Mars Autonomy - Robotics Institute Carnegie Mellon University
Mars Autonomy
Project Head: Anthony (Tony) Stentz, Sanjiv Singh, and Reid Simmons

To achieve the ambitious science goals of future Mars missions, the accompanying rovers must be highly capable and autonomous. They must be able to navigate, especially between sites, with minimal human intervention. They must be able to detect anomalies and deal with them effectively. They must be able to manage their limited resources, including power and computation, and use them in an efficient manner. Finally, they must integrate all these capabilities into a working, reliable system.

Our project, a part of the NASA Intelligent Robotics Program, is focused on the area of autonomous navigation. We are integrating previously developed local obstacle avoidance and global path planning algorithms and adapting them to a Mars-relevant rover in order to demonstrate reliable long-distance navigation (100-200 meters without the need for human intervention) in Mars-like terrain.

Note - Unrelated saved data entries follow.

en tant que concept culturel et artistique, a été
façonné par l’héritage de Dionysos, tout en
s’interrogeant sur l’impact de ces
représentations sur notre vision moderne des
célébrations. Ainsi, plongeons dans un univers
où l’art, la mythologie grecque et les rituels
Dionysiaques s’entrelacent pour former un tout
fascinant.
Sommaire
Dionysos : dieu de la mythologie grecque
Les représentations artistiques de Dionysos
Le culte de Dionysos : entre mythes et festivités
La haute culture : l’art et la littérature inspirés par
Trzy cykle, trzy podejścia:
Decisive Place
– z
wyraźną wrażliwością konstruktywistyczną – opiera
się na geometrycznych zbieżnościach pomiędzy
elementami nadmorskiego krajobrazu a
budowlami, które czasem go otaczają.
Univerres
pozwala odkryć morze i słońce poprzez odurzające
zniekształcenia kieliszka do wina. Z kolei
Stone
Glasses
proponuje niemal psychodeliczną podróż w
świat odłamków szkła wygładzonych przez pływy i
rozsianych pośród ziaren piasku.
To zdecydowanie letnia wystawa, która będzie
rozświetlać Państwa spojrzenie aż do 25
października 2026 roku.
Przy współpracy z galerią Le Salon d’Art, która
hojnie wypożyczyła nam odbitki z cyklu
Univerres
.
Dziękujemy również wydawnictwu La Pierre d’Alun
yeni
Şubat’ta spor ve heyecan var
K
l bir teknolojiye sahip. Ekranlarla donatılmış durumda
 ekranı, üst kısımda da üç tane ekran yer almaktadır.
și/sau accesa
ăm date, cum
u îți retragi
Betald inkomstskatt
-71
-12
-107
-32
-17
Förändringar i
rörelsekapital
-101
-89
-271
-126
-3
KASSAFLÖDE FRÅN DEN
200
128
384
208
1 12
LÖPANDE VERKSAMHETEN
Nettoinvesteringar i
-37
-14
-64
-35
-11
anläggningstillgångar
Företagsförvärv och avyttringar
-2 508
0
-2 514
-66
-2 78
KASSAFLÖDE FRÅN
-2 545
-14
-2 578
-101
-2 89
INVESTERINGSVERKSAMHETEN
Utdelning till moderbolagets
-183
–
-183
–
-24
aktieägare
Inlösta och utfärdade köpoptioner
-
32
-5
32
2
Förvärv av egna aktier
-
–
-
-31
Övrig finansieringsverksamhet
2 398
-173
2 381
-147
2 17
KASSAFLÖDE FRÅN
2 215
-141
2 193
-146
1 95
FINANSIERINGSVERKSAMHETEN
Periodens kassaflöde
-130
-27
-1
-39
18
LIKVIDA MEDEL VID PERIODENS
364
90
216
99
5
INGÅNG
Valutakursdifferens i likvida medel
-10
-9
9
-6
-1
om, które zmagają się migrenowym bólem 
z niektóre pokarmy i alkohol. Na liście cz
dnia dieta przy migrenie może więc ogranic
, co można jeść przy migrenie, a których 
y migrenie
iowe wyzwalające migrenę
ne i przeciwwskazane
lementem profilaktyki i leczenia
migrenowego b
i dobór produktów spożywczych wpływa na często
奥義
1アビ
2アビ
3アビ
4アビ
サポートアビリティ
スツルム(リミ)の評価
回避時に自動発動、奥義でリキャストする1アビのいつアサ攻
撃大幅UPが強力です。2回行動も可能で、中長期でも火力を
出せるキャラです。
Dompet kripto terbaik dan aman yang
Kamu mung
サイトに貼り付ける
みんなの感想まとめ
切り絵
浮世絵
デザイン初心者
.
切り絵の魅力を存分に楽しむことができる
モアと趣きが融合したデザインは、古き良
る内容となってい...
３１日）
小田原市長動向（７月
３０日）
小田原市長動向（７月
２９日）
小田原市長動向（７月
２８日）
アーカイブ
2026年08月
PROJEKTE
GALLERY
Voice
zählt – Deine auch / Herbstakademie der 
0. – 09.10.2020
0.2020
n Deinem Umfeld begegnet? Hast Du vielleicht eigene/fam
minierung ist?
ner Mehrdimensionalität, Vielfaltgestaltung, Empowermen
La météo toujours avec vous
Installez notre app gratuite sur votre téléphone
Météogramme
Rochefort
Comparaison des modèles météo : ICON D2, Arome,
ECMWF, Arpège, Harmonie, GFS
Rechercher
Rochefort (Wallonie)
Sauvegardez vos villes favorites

The Mars Autonomy program will demonstrate navigation on a vehicle of the scale identical to that of the FIDO rover that is baselined for a flight mission in 2005. Using a stereo vision algorithm developed at JPL, we will demonstrate collision avoidance and route planning in Mars-like terrain. Future issues involve long range route planning in the presence of position uncertainty, efficient search and exploration, rover localization with computer vision, and effective human-robot interfaces.